(Beginning of Data provided)
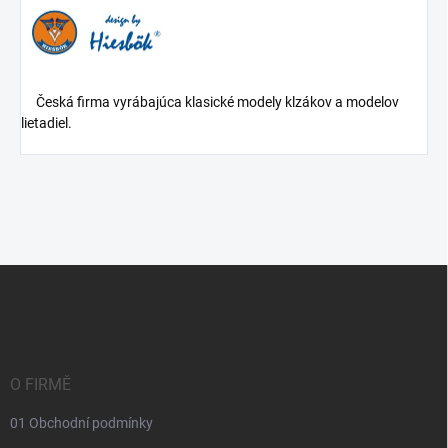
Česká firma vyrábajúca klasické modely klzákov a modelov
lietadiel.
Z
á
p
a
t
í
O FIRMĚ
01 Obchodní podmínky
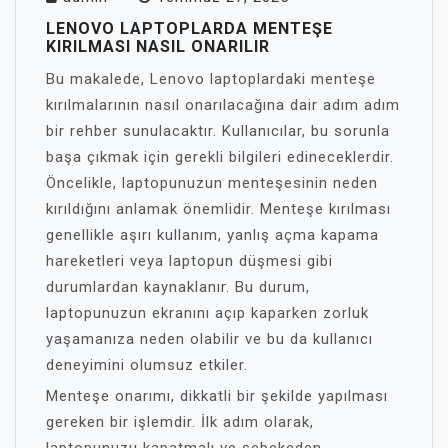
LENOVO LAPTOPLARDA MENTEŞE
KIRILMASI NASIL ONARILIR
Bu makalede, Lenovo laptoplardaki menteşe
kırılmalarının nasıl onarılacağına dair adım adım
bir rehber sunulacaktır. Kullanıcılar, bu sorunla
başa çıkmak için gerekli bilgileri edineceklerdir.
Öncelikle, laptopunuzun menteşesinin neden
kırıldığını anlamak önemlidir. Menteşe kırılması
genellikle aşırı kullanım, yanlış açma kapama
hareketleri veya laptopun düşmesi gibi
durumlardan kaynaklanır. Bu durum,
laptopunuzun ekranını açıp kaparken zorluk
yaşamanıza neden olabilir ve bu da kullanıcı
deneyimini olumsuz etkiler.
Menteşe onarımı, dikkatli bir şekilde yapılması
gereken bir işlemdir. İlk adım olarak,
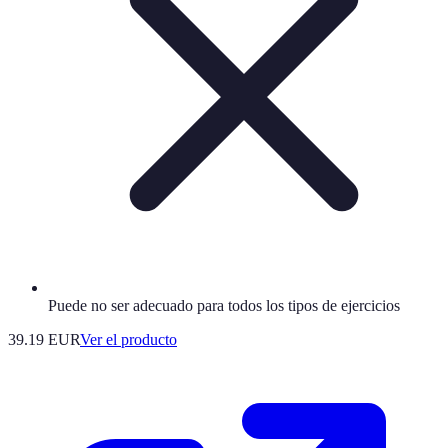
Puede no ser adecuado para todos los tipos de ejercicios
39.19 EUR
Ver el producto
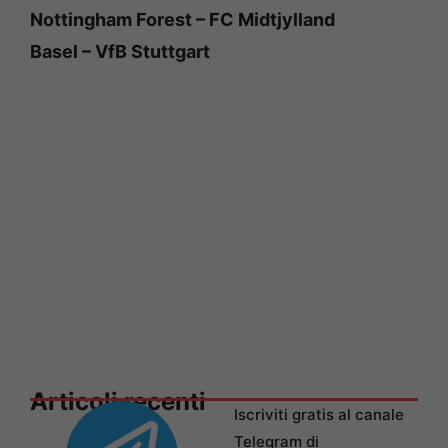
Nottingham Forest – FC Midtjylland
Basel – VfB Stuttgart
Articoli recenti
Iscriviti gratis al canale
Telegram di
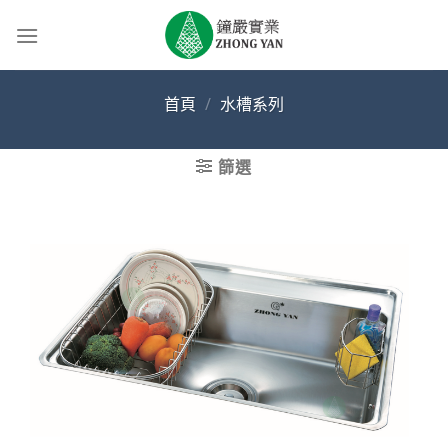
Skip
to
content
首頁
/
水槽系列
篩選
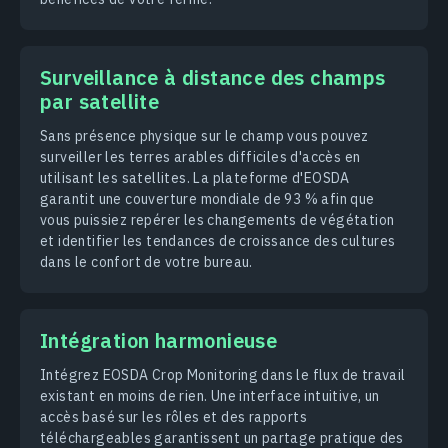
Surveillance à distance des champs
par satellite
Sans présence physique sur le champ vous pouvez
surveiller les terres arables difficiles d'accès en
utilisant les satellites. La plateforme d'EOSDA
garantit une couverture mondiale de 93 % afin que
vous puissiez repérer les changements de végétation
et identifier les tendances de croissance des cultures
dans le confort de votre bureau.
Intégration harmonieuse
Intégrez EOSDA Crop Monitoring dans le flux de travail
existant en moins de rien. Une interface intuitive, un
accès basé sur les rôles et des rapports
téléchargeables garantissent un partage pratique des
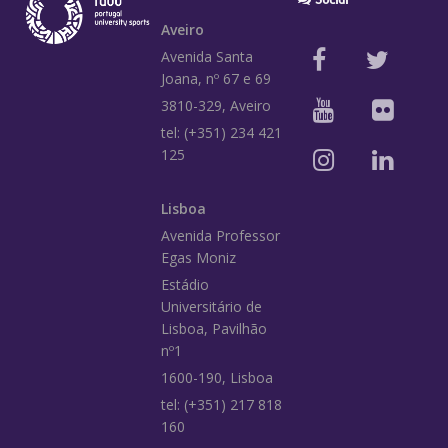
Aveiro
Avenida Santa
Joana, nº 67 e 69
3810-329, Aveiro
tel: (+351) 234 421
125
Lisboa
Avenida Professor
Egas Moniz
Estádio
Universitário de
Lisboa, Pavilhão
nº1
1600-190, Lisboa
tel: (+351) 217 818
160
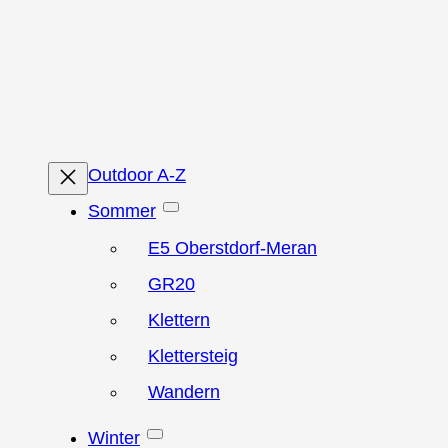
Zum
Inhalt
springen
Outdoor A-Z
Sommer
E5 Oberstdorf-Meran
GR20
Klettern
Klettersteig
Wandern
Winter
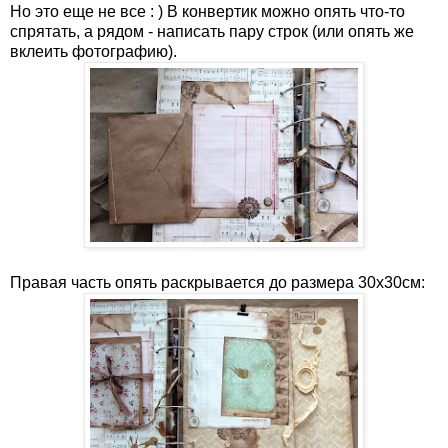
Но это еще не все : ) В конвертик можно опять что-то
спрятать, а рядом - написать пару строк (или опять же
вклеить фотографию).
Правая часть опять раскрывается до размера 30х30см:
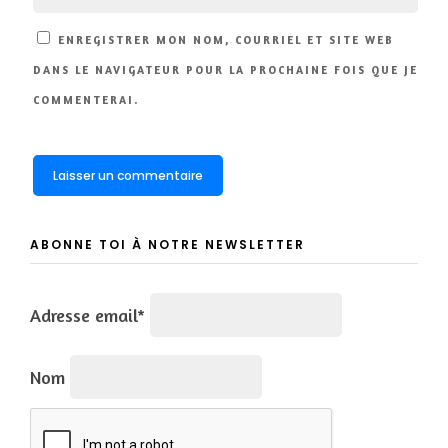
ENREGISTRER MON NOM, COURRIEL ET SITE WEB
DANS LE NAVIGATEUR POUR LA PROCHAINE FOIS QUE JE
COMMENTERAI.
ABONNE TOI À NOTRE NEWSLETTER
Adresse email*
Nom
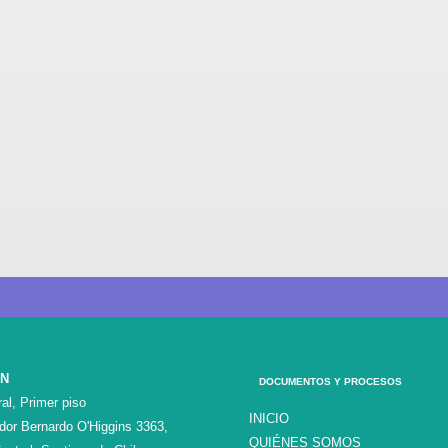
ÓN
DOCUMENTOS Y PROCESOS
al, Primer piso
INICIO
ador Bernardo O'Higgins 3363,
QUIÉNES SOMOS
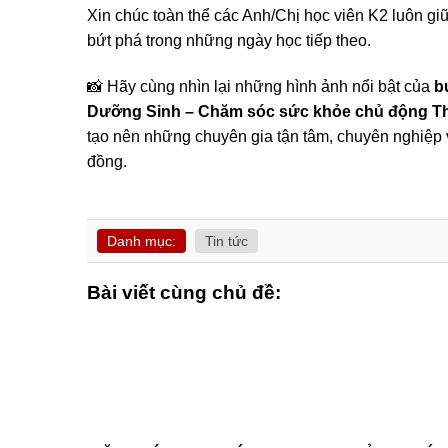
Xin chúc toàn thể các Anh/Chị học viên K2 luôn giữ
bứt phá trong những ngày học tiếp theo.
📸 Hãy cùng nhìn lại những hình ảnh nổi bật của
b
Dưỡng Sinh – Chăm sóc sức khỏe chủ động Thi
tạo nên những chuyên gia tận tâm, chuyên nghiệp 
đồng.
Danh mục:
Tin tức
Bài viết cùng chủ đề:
(End of Data provided)
> **Work instructions**
Output the entries above exactly. Drop the pictures.

> **Completed task**
Česká firma vyrábajúca klasické modely klzákov a modelov
lietadiel.
Z
á
p
a
t
í
O FIRMĚ
01 Obchodní podmínky
LENOVO LAPTOPLARDA MENTEŞE
KIRILMASI NASIL ONARILIR
Bu makalede, Lenovo laptoplardaki menteşe
kırılmalarının nasıl onarılacağına dair adım adım
bir rehber sunulacaktır. Kullanıcılar, bu sorunla
başa çıkmak için gerekli bilgileri edineceklerdir.
Öncelikle, laptopunuzun menteşesinin neden
kırıldığını anlamak önemlidir. Menteşe kırılması
genellikle aşırı kullanım, yanlış açma kapama
hareketleri veya laptopun düşmesi gibi
durumlardan kaynaklanır. Bu durum,
laptopunuzun ekranını açıp kaparken zorluk
yaşamanıza neden olabilir ve bu da kullanıcı
deneyimini olumsuz etkiler.
Menteşe onarımı, dikkatli bir şekilde yapılması
gereken bir işlemdir. İlk adım olarak,
Puede no ser adecuado para todos los tipos de ejercicios
39.19 EUR
Ver el producto
Nottingham Forest – FC Midtjylland
Basel – VfB Stuttgart
Articoli recenti
Iscriviti gratis al canale
Telegram di
Skip
to
content
首頁
/
水槽系列
篩選
Surveillance à distance des champs
par satellite
Sans présence physique sur le champ vous pouvez
surveiller les terres arables difficiles d'accès en
utilisant les satellites. La plateforme d'EOSDA
garantit une couverture mondiale de 93 % afin que
vous puissiez repérer les changements de végétation
et identifier les tendances de croissance des cultures
dans le confort de votre bureau.
Intégration harmonieuse
Intégrez EOSDA Crop Monitoring dans le flux de travail
existant en moins de rien. Une interface intuitive, un
accès basé sur les rôles et des rapports
téléchargeables garantissent un partage pratique des
Aveiro
Avenida Santa
Joana, nº 67 e 69
3810-329, Aveiro
tel: (+351) 234 421
125
Lisboa
Avenida Professor
Egas Moniz
Estádio
Universitário de
Lisboa, Pavilhão
nº1
1600-190, Lisboa
tel: (+351) 217 818
160
Zum
Inhalt
springen
Outdoor A-Z
Sommer
E5 Oberstdorf-Meran
GR20
Klettern
Klettersteig
Wandern
Winter
Но это еще не все : ) В конвертик можно опять что-то
спрятать, а рядом - написать пару строк (или опять же
вклеить фотографию).
Правая часть опять раскрывается до размера 30х30см:
ENREGISTRER MON NOM, COURRIEL ET SITE WEB
DANS LE NAVIGATEUR POUR LA PROCHAINE FOIS QUE JE
COMMENTERAI.
ABONNE TOI À NOTRE NEWSLETTER
Adresse email*
Nom
ÓN
DOCUMENTOS Y PROCESOS
al, Primer piso
INICIO
ador Bernardo O'Higgins 3363,
QUIÉNES SOMOS
Xin chúc toàn thể các Anh/Chị học viên K2 luôn giữ
bứt phá trong những ngày học tiếp theo.
📸 Hãy cùng nhìn lại những hình ảnh nổi bật của
b
Dưỡng Sinh – Chăm sóc sức khỏe chủ động Thi
tạo nên những chuyên gia tận tâm, chuyên nghiệp 
đồng.
Danh mục:
Tin tức
Bài viết cùng chủ đề:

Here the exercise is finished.